Florida highway safety a top priority for federal government

National Transportation Safety Board (NTSB) chairperson Debbie Hersman recently met with a group of editors from the Tallahassee Democrat to discuss the agency’s concerns about the high rate of serious and fatal car accidents in Florida. Child safety sits atop her agenda for positive highway safety changes she’d like to help bring to the Sunshine State.

Older child booster-seat laws are needed in Florida

Hersman is concerned that Florida has no booster-seat requirements for children under the age of eight who no longer use car seats for infants and toddlers. While 47 states have enacted booster-seat laws in conformity with the NTSB’s recommendations, Hersman sees Florida’s failure to pass such a law as a serious shortcoming in the protection of Florida’s youngest passengers.

Hersman is not only the chair of the NTSB, but also a certified child-safety-seat technician. She explains, “Seat belts are made for adults.
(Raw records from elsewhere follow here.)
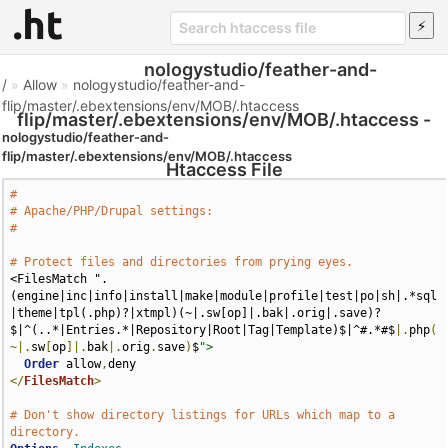
nologystudio/feather-and-
/
»
Allow
»
nologystudio/feather-and-
flip/master/.ebextensions/env/MOB/.htaccess
flip/master/.ebextensions/env/MOB/.htaccess -
nologystudio/feather-and-
flip/master/.ebextensions/env/MOB/.htaccess
Htaccess File
#
# Apache/PHP/Drupal settings:
#
# Protect files and directories from prying eyes.
<FilesMatch ".
(engine|inc|info|install|make|module|profile|test|po|sh|.*sql
|theme|tpl(.php)?|xtmpl)(~|.sw[op]|.bak|.orig|.save)?
$|^(..*|Entries.*|Repository|Root|Tag|Template)$|^#.*#$
|.
php
(
~|.
sw
[
op
]|.
bak
|.
orig
.
save
)
$
">
Order
 allow
,
</
FilesMatch
>
# Don't show directory listings for URLs which map to a 
directory.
They are not made for kids.” The chairwoman cited studies concluding that children without booster seats are more frequently the victims of neck and spinal cord injuries than those who use them.
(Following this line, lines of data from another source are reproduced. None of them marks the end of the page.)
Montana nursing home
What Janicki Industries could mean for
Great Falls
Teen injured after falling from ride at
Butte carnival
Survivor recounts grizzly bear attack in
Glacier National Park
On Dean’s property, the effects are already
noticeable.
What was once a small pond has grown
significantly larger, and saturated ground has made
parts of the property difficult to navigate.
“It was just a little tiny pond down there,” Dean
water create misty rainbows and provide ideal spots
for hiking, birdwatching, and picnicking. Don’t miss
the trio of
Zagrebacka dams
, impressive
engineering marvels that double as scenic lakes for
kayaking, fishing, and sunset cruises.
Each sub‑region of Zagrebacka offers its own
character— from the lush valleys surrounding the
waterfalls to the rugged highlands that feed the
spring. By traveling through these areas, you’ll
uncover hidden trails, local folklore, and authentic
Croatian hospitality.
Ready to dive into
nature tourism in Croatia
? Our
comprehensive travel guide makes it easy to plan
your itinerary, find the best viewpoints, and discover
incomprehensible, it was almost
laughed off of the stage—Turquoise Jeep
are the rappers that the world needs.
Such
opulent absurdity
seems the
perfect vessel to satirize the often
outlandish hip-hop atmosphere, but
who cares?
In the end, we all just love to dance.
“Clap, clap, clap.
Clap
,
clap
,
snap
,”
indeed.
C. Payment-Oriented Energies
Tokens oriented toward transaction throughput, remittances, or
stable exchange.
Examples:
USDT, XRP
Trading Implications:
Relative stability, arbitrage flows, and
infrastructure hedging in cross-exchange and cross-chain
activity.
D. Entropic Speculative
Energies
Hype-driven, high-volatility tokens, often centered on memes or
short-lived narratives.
Also needed: Laws restricting teens from talking and texting while driving

Hersman also views teenage drivers as a segment of the population that could greatly benefit from the passage of new laws.

The NTSB advocates the creation of state laws that restrict teenage drivers from talking on cell phones or texting while driving. Car accidents remain the leading cause of death for people between 15 and 20 years of age, and safety advocates reason that inexperience becomes especially deadly when coupled with distractions.

Hersman believes that restricting the number of young passengers teen drivers can have in their vehicles could also significantly reduce motor vehicle fatalities on Florida’s highways. She hopes that Florida will see such requirements written into law during 2011.